─── SUPPLIED INFORMATION ───

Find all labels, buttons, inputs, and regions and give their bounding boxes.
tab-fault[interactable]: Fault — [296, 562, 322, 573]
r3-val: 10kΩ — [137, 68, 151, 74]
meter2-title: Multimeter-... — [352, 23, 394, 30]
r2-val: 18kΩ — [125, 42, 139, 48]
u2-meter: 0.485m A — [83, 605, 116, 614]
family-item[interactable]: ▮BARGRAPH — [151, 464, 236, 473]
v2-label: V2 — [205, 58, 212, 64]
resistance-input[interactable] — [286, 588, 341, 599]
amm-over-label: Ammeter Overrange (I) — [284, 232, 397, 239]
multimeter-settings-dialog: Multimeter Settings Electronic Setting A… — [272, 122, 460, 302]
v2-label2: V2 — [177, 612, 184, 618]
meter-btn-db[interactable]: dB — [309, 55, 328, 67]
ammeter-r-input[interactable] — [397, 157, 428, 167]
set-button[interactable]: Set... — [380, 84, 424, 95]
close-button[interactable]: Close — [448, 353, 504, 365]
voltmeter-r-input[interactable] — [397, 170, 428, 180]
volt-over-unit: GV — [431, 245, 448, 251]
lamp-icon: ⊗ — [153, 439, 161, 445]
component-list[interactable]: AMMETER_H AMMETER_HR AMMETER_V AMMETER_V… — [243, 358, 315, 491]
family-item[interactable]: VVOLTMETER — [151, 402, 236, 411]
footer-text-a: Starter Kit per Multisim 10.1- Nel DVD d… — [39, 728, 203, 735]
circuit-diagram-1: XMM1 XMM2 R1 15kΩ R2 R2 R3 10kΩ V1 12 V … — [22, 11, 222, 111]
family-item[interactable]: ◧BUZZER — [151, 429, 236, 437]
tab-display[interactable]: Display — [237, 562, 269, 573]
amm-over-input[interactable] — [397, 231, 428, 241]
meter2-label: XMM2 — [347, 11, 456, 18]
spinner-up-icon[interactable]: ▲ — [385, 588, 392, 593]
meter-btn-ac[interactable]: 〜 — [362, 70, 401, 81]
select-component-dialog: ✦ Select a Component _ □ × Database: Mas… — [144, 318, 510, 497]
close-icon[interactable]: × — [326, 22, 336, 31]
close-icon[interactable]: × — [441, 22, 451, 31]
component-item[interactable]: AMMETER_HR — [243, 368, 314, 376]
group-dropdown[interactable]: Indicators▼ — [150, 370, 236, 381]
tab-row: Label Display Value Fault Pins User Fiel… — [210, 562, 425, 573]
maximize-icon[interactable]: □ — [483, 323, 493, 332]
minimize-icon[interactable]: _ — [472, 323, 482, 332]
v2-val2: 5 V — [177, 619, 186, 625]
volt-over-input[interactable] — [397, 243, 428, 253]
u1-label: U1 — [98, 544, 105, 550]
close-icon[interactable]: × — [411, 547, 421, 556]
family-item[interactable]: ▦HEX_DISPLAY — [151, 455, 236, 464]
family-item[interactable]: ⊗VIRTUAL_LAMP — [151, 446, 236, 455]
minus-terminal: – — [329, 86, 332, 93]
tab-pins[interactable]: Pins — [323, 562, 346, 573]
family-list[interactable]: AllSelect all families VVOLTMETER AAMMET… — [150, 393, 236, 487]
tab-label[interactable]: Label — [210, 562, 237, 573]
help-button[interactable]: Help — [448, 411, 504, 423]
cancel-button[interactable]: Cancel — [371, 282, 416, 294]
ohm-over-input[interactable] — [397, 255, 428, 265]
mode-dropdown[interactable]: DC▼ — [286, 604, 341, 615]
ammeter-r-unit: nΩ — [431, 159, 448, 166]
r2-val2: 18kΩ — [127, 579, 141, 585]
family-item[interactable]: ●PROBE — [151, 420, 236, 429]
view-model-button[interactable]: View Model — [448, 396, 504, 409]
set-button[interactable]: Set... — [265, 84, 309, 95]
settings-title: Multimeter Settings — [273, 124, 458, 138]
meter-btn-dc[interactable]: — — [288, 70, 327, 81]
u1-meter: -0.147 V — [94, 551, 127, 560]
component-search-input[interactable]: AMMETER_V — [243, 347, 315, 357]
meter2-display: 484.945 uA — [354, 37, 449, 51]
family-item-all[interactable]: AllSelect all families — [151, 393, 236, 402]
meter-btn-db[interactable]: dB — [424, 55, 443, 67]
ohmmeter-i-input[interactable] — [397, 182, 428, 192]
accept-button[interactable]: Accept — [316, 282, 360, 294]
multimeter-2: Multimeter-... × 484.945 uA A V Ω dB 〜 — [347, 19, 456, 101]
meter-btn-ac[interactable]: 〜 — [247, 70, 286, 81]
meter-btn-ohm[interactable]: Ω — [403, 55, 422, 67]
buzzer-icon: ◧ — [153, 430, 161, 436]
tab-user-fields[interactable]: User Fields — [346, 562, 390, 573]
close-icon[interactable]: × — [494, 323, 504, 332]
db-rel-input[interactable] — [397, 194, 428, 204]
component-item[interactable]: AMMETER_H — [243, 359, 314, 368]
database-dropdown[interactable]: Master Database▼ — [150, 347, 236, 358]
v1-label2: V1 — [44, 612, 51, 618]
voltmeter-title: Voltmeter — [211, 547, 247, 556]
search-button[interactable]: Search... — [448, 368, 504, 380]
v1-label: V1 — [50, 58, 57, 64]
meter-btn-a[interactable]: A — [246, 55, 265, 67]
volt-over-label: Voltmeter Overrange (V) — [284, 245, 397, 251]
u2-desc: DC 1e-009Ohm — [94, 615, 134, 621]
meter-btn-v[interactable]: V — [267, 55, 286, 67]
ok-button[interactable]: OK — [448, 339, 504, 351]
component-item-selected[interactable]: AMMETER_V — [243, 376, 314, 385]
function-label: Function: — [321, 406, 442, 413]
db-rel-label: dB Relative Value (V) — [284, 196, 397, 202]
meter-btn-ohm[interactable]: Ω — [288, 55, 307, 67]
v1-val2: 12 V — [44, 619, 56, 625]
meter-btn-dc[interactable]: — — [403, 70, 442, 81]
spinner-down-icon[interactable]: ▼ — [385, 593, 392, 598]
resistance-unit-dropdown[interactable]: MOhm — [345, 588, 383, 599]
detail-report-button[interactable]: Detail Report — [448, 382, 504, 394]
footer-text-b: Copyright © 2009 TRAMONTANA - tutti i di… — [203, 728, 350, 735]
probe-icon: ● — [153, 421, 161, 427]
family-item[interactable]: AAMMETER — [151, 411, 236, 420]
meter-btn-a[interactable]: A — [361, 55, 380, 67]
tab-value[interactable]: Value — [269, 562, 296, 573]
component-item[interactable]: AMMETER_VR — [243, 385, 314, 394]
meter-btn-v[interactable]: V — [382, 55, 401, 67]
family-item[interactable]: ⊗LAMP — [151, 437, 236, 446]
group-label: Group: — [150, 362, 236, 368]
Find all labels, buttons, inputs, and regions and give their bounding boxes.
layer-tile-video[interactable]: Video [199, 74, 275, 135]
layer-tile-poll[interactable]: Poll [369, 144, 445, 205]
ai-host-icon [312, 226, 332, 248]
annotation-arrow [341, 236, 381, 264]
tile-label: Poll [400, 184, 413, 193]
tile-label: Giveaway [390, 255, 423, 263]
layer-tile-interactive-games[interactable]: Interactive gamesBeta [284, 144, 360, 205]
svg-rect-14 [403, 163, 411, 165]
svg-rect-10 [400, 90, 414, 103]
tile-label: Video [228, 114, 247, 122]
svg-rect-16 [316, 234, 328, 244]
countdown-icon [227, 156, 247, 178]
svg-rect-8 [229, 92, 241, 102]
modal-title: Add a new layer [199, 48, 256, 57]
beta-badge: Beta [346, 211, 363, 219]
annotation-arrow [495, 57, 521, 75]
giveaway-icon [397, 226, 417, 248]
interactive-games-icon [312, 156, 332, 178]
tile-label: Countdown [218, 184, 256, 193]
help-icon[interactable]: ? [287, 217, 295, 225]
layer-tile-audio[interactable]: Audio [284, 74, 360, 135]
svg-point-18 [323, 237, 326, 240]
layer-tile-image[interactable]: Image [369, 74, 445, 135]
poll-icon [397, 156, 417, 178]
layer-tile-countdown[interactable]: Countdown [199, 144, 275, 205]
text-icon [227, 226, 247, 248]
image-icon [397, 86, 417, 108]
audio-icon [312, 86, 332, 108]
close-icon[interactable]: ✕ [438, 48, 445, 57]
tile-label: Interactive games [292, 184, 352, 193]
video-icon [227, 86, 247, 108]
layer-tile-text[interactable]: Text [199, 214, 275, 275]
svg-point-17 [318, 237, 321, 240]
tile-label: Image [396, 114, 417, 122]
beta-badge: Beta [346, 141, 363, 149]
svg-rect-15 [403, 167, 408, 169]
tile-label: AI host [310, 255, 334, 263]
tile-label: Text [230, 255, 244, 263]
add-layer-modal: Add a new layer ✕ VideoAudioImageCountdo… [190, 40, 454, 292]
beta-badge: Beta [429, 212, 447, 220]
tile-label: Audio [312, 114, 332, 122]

───

**EXERCISE DETAILS**
Search the records for the word "layer". Copy each line where it appears.

**EXERCISE RESULT**
layer-tile-video[interactable]: Video [199, 74, 275, 135]
layer-tile-poll[interactable]: Poll [369, 144, 445, 205]
layer-tile-interactive-games[interactable]: Interactive gamesBeta [284, 144, 360, 205]
modal-title: Add a new layer [199, 48, 256, 57]
layer-tile-audio[interactable]: Audio [284, 74, 360, 135]
layer-tile-image[interactable]: Image [369, 74, 445, 135]
layer-tile-countdown[interactable]: Countdown [199, 144, 275, 205]
layer-tile-text[interactable]: Text [199, 214, 275, 275]
add-layer-modal: Add a new layer ✕ VideoAudioImageCountdo… [190, 40, 454, 292]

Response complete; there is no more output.